CS 352 Fall 2006
Programming Assignment 2
Due Date: Tue November 13th , 8:00pm (Extended again)
Sections
Updates
-
If the handin system doesn't work, you could send your project 2 to TA: tphan@cs.rutgers.edu.
- 2 more leeches are running at "booberry"(128.6.13.143 port 6880) and "cornpops" (128.6.13.135 port 6880).
- Clarifications:
- The leeches are used for the first phase uploading test only. Your program should connect to seeds, leeches and others peer (from your classmates). Your program should also accept incomming connection from other peers (from your classmates, or you may run your program in other machines later). So, the peer connections is kind of dynamic.
- You can not download from the leeches, because they don't send you the "bitfield" or "have" messages. But after downloading a piece and verifying, you should advertise the pieces by sending a "have "message to all connected peers (including leeches). The leeches will send a request message for the piece your program has just downloaded.

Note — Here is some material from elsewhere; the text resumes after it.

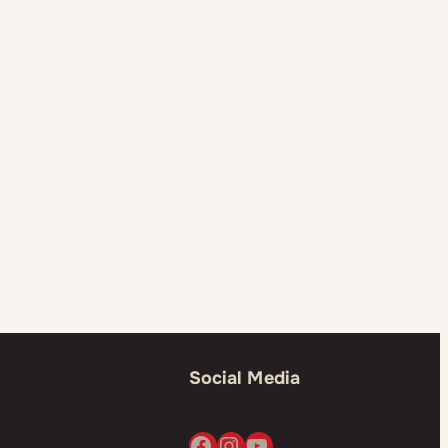
Social Media
Facebook
Instagram
YouTube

It may need to send an interested message to unchoke. Your program should send "piece" when receiving request from leeches (or other peers). That's what I mean "first phase uploading test".
- For the final test, you should run your program at multiple iLab machines simultaneously. We recommend you to download pieces in randomized order. Your program should start downloading some pieces from seeds, and later may download from other peers (from your program or your classmate's program in other machines). So, even the leeches may be down, your program can be able to upload to other peers, at least it could upload to your programs running in other machines.
- Your program should be compiled and run at ILAB machines. Make sure that your submitting version can be graded in ILAB environment. The Bencoder.java doesn't work with LANG=en_US.UTF8, therefore, remember to set the LANG environment variable to "en_US" by following commands:
For C shell: setenv LANG en_US
For Bourne shell: export LANG=en_US
- Leeches are listening at port 6880 but leeches are used for the "first phase" uploading test only. You should run your final version program at multiple machines to test downloading and uploading.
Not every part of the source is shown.